Three parishioners from Mariner’s Bethel United Methodist Church, and Pastor Steve Ackerman, traveled to Pittsburgh, Penn. last year, for an intensive, 50-hour Stephen Ministries training seminar.
Those four came home and trained another 11 people, and the group now stands ready to offer a comforting presence and receptive ear for folks going through a rough patch.
Stephen Ministry is based in Christianity, but doesn’t promote any particular brand — according to the Web site (www.stephenministries.org), more than 100 denominations are involved in the program.
Founded in 1975 by pastor and clinical psychologist Dr. Kenneth Haugk, more than 450,000 laypersons have received training to date — and more than twice that many people have received care, according to the Web site.
“It’s just one on one, helping people through their problems,” noted Stephen Minister Nancy Lathbury. “If someone feels they really need help, they contact us. We’ll go and meet with them, get a feel for their needs, decide which of the 11 of us is best suited, and then we’ll go and sit with them — we’re there to listen.”
As Lathbury pointed out, they didn’t have all the answers, and certainly couldn’t solve all problems. “God is the cure-giver, we’re just caregivers,” she added.
However, she said they could provide effective assistance for people dealing with grief, or struggling through major changes — divorce, perhaps, or career change.
Everything is strictly confidential, Lathbury noted, and they pair women with women, men with men. Other than a brief outline of the situation, even fellow caregivers don’t know who the other lay ministers are caring for.
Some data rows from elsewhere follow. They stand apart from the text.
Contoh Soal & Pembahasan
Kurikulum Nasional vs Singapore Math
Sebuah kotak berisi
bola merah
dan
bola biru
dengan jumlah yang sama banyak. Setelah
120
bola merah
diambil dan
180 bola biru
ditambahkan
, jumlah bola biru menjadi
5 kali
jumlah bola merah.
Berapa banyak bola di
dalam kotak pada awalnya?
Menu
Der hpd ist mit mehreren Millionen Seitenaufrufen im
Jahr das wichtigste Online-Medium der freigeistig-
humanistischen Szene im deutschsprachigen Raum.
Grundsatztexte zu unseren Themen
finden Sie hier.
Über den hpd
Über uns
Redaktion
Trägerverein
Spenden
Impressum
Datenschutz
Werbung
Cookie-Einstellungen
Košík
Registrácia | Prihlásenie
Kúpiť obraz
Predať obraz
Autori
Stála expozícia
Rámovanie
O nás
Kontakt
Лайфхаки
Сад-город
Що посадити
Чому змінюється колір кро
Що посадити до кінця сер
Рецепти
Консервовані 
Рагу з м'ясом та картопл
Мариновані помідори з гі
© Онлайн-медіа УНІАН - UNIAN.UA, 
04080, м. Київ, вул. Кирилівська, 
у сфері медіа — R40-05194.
And, they don’t try to take on more than they’re trained for — people with mental health (suicidal or homicidal, for instance) or drug and alcohol addictions are beyond their capabilities, Lathbury pointed out.
“We know what our limitations are,” she said. “If one of us feels their care receiver’s case is beyond them, they’ll guide that person to doctors instead.”
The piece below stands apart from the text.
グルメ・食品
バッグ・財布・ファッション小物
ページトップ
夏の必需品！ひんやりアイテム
Still, she said Stephen Ministry was very effective, in many situations. “I know, you say it’s ‘just’ listening, but that’s a big word,” Lathbury emphasized. “That’s an important word.”
As Stephen Leader Joyce Rapley (one of the original four) pointed out, theirs was the only program of its kind in this area.
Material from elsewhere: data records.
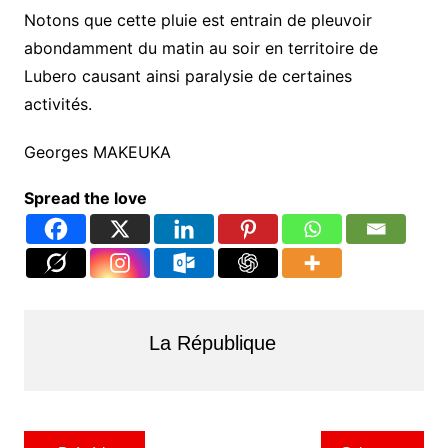
Notons que cette pluie est entrain de pleuvoir
abondamment du matin au soir en territoire de
Lubero causant ainsi paralysie de certaines
activités.
Georges MAKEUKA
Spread the love
La République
Rapley and her husband, Steve, had considered taking the seminar prior to their move to Delaware (she’s originally from the Baltimore area), and her mother-in-law had used a Stephen Minister at one point, she said.
“We felt it was something we needed to do,” she said. After they moved to Bethany Beach, and joined the Mariner’s Bethel congregation, they talked to Ackerman about it. The rest is history.
Well, there was a little more to it than that. Ackerman, Betty Mortimer and the Rapleys had to find other people interested in the mission, put on the 20-week training program (October through February) — and then, wait for some calls to come in.
They have started to come in since February, though, and so the Stephen Ministers have begun to deploy.
They continue in training, twice a month, and spend one hour each week with the care receivers, Rapley said. Some referrals come in from family members, other times the individuals in need refer themselves.
Part is being able to listen, part is being able to cope, Rapley said. “We’re trained to handle these situations, and trained to stay focused on helping the care receivers through – and in some cases, helping them get to whatever the problem is.
“We don’t give advice and we don’t try to solve problems, but if something hits a person particularly hard for some reason, they can often figure out why they feel that way, after talking about it,” she continued. “A lot of the time, if they can get to the ‘whys,’ they can get to the end.”
For some people, that might take a week. For others, it might take a month, or a year, or more. If they’re still suffering, Rapley said the Stephen Minister might suggest other support groups, maybe more of a group setting, “there’s no deadline, as far as how long someone can use us,” she noted.
And if a care receiver ever feels like prayer might help, Rapley said they would be more than happy to pray alongside. “That’s what gets a lot of people through this stuff,” she pointed out, but the most important thing is, whatever they’re most comfortable with.